These days hair salons are like movie studios, filled with young, beautiful women with beautiful, long, thick  multi-hued tresses “foiled” ever so artistically. They are cutting, coloring,  practically caressing, their clients’  locks. These women – and men – consider themselves hair and makeup artists and use phrases like “color palette.” They are skin care professionals, too! Life-style gurus, even. To enter many Worcester hair salons today is to be swept up into  tranquil, luxurious worlds filled with lovely aromas, music, people, salon  furniture and shampoo dispensers. Places where stylists coo their flattery, offer you complimentary cups of chai tea  and dry your hair with the fluffiest towels! As if you’re Meryl Streep about to sashay down the Red Carpet!

So unlike Molly’s. As a little girl, even holding Ma’s hand, I was always a little afraid of Molly – of getting my haircut at Molly’s. First, she wasn’t beautiful  –  or even pretty. She looked like Johnny Rotten or Sid Vicious of the Sex Pistols. She cut her hair with a razor blade – very short and jagged. Then the lurid orange-yellow hair dye was poured on – Molly’s signature hair color. Until her death. Her hair was teased – spiked – out and up!  Laquered in place with a ton of hairspray…defying gravity. The first impression Molly made? She looked as if she was on the verge of a nervous breakdown.

Molly always wore a black plastic robe tied tightly around her waist – if you could locate it on her torso.  Molly was skinny as a tooth pick – her waist would be hard to define. She never glided down her rented corridor on Millbury Street, like she was some beautiful movie star, the way some hairstylists do today.  No, Molly always walked jack-knife straight, as if escaping a bloody car accident. She’d lurch from the sink with stiff towel, to the black no-nonsense barber’s chair you sat on, to her back room, closed off to the public by a heavy gold plastic shower curtain dragged across its entrance … for another pair of shears, or just a time out. It was a stressful affair.
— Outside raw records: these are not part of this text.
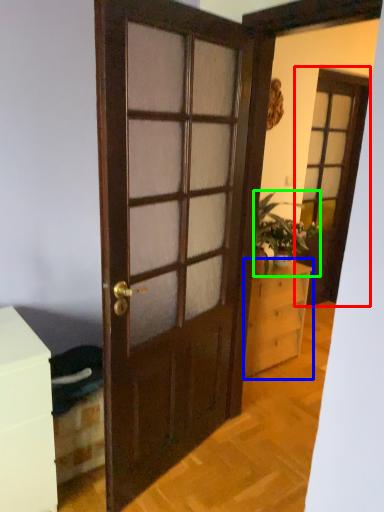 Question: Which is nearer to the screen door (highlighted by a red box)? chest of drawers (highlighted by a blue box) or houseplant (highlighted by a green box).

Choices:
 (A) chest of drawers
 (B) houseplant

Answer: (B) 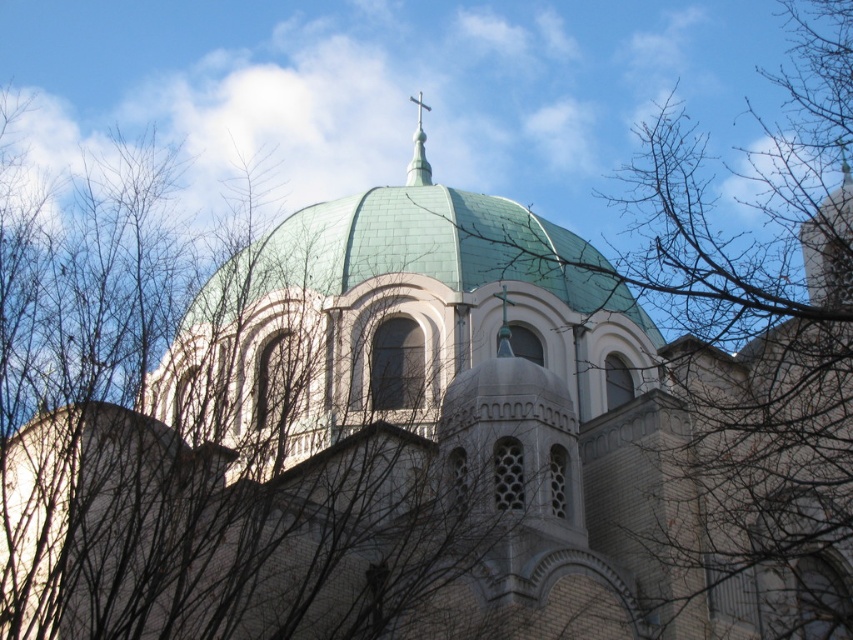 This screenshot has height=640, width=853. Identify the location of bare branches at upper center. (216, 532).

Does point (132, 413) come closer to viewer compared to point (416, 97)?

Yes, point (132, 413) is in front of point (416, 97).

What do you see at coordinates (216, 532) in the screenshot?
I see `bare branches at upper center` at bounding box center [216, 532].

This screenshot has width=853, height=640. In order to click on bare branches at upper center in this screenshot , I will do point(216,532).

What do you see at coordinates (416, 252) in the screenshot? The image size is (853, 640). I see `green tile dome at center` at bounding box center [416, 252].

In the scene shown: Does green tile dome at center appear under green metallic spire at upper center?

Yes, green tile dome at center is below green metallic spire at upper center.

What do you see at coordinates (416, 252) in the screenshot?
I see `green tile dome at center` at bounding box center [416, 252].

Where is `green tile dome at center`? green tile dome at center is located at coordinates (416, 252). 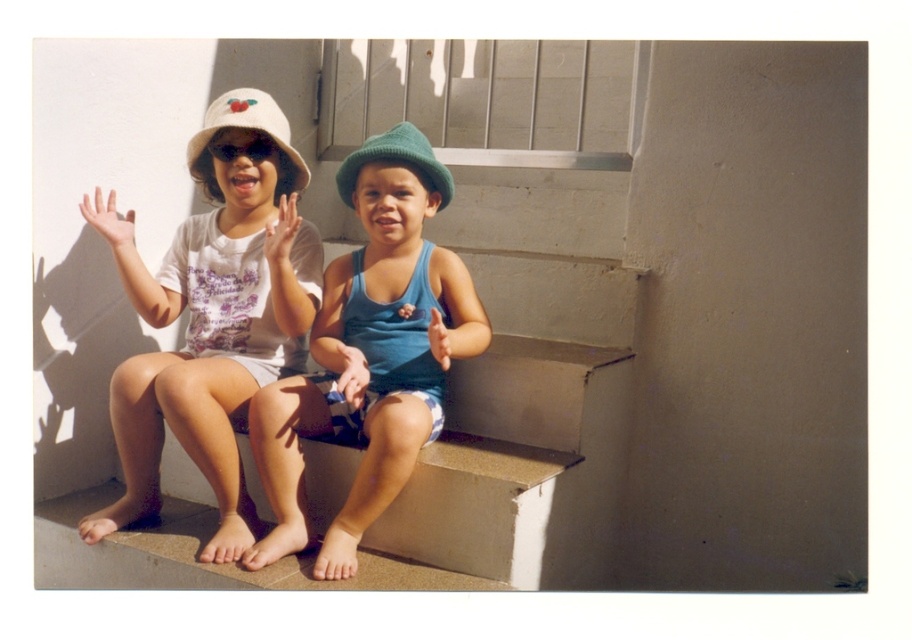 You are a photographer trying to capture the scene of the two children on the smooth concrete stairs at center. You notice the matte white hand at center in your shot. Based on their positions, which object is located to the right side in the image?

The smooth concrete stairs at center are located to the right of the matte white hand at center, so the smooth concrete stairs at center is on the right side in the image.

You are a photographer trying to capture a closeup of both points in the image. Which point, point (386, 436) or point (358, 164), should you focus on first to ensure it appears sharp in the photo?

Point (386, 436) is closer to the viewer than point (358, 164), so you should focus on point (386, 436) first to ensure it appears sharp in the photo. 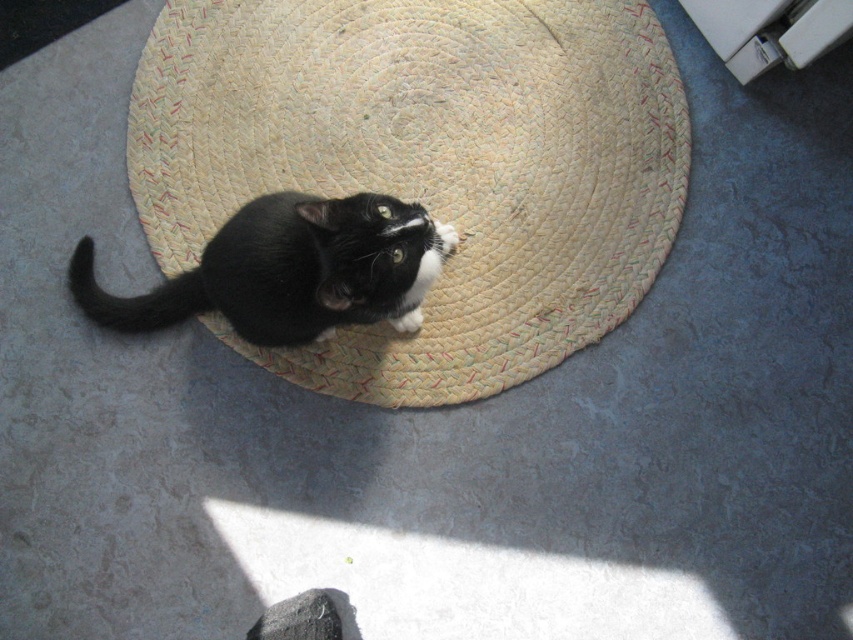 Question: Does natural woven straw hat at center come behind black matte fur cat at center?

Choices:
 (A) no
 (B) yes

Answer: (B)

Question: Can you confirm if natural woven straw hat at center is positioned to the left of black matte fur cat at center?

Choices:
 (A) yes
 (B) no

Answer: (B)

Question: Is natural woven straw hat at center smaller than black matte fur cat at center?

Choices:
 (A) yes
 (B) no

Answer: (B)

Question: Which point is farther from the camera taking this photo?

Choices:
 (A) (325, 289)
 (B) (502, 365)

Answer: (B)

Question: Which of the following is the farthest from the observer?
Molly never smiled or made chit chat with us kids when she cut our hair. No “How do you like your new teacher at school?” or “How old are you now? My, you’re a big girl!” Stuff that hairstylists say to kids today to kiss up to their  helicopter moms who hover over the hairstylist with polite determination. Molly – and Ma – had no time for that clap trap. We were little kids – as significant as the  faded posters of the out-dated models with their old hairstyles that Molly had Scotch-taped to the walls.  At Molly’s, the women did the talking. About grown-up things. I shut my mouth and closed my eyes while Molly cut away and talked with Ma.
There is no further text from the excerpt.